Iran tried to reinforce confidence in the world community by releasing a video showing the fighter jet flying, which was busted as being an absurd photoshop within hours.

The country’s attempts to bamboozle its rivals with such a crude piece of fraud failed badly, and experts wondered how Iran could present such a farce and not be exposed.

Despite being universally mocked as a falsification, Iran continued to assert that its newest fighter jet was real and already flying. The country’s government insisted the aircraft was even ‘superior’ to Lockheed Martin F-22 Raptor and the F-35 Joint Strike Fighter and would be operational soon. So, where’s the aircraft now?

The project has apparently disappeared with no further talk heard about its viability or future operational plans, as expected.

In August 2018, Iran unveiled the Kowsar fighter jet, with the country claiming that the new jet had “advanced avionics” and multi-purpose radar, and it was “100-percent indigenously made” for the first time.

The state media broadcast live footage of the new fighter taxiing along a runway at a defense show, but it was soon cut before the plane took off.

In a televised interview after unveiling the new jet, Iran’s defense minister Amir Hatami said, “We have learned in the (Iran-Iraq) war that we cannot rely on anyone but ourselves. Our resources are limited and we are committed to establishing security at a minimum cost.”

The US state department refuted Iran’s claim of its newest Kowsar fighter jet being of ‘domestic origin’, saying, “It seems that regime officials are not sufficiently familiar with the development of the aviation industry.

Their plane is very similar to a fighter jet produced by the United States decades ago and Iran has an old fleet of these planes. Deception is their favorite means.”

Israel also expressed doubts about Iran producing its own fighter jet, saying they were inventing ‘anecdotes’ and that they were under pressure because of the American sanctions. The experts claimed the jet was really a ‘1970s US design with a fresh coat of paint.’

They termed Kowsar as being a knockoff of the F-5 Tiger, a US jet that first flew in 1959.

This year in July, Iran announced that after the ‘success’ in manufacturing the Kowsar warplane, the country’s air force has started the process of manufacturing a homegrown heavy fighter jet.

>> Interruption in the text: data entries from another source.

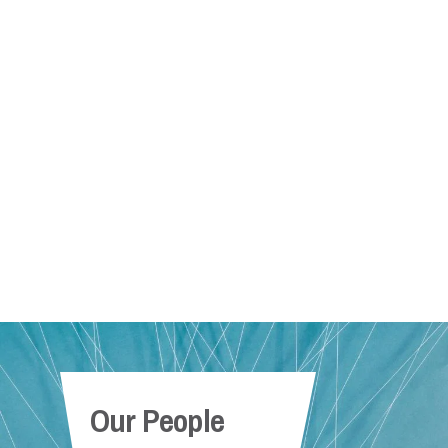
Our People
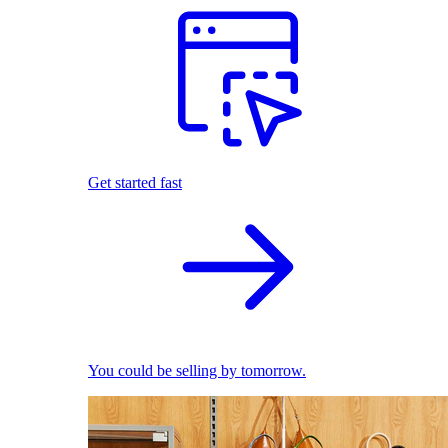
Get started fast
You could be selling by tomorrow.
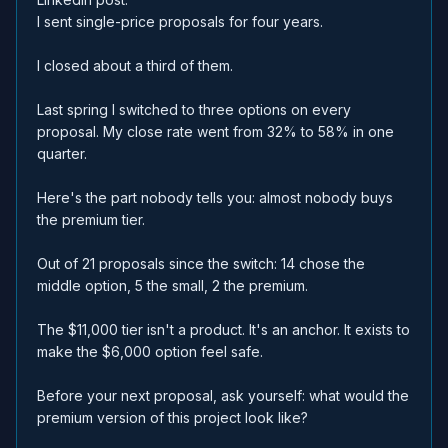
I sent single-price proposals for four years.
I closed about a third of them.
Last spring I switched to three options on every
proposal. My close rate went from 32% to 58% in one
quarter.
Here's the part nobody tells you: almost nobody buys
the premium tier.
Out of 21 proposals since the switch: 14 chose the
middle option, 5 the small, 2 the premium.
The $11,000 tier isn't a product. It's an anchor. It exists to
make the $6,000 option feel safe.
Before your next proposal, ask yourself: what would the
premium version of this project look like?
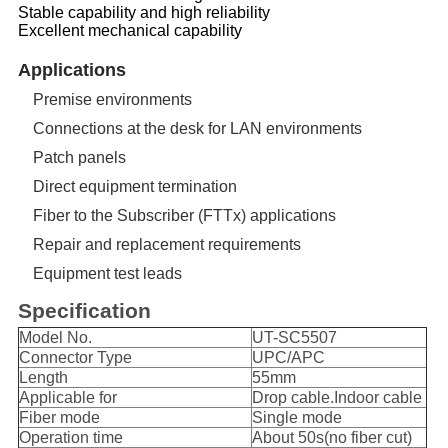
Stable capability and high reliability
Excellent mechanical capability
Applications
Premise environments
Connections at the desk for LAN environments
Patch panels
Direct equipment termination
Fiber to the Subscriber (FTTx) applications
Repair and replacement requirements
Equipment test leads
Specification
Model No.
UT-SC5507
Connector Type
UPC/APC
Length
55mm
Applicable for
Drop cable.Indoor cable
Fiber mode
Single mode
Operation time
About 50s(no fiber cut)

Iran’s Air Force is currently armed with 20 Russian MiG-29s and 23 Sukhoi Su-24 jets, about 17 Chinese-built Chengdu F-7s (a license-built copy of the Soviet MiG-21), close to 50 US-made F-4 Phantom IIs, 20 Northrop F-5s, two dozen Grumman F-14s and 9 Mirage F1s, which are now heavily modified and customized after decades of US arms restrictions.

The years of arms embargo imposed by the US and its allies on Iran has deprived the country of key technology and equipment to enable it to modernize its military. While the country made quick progress in missile development, developing a fifth-generation fighter jet that could challenge the air superiority of its rivals still remains a dream.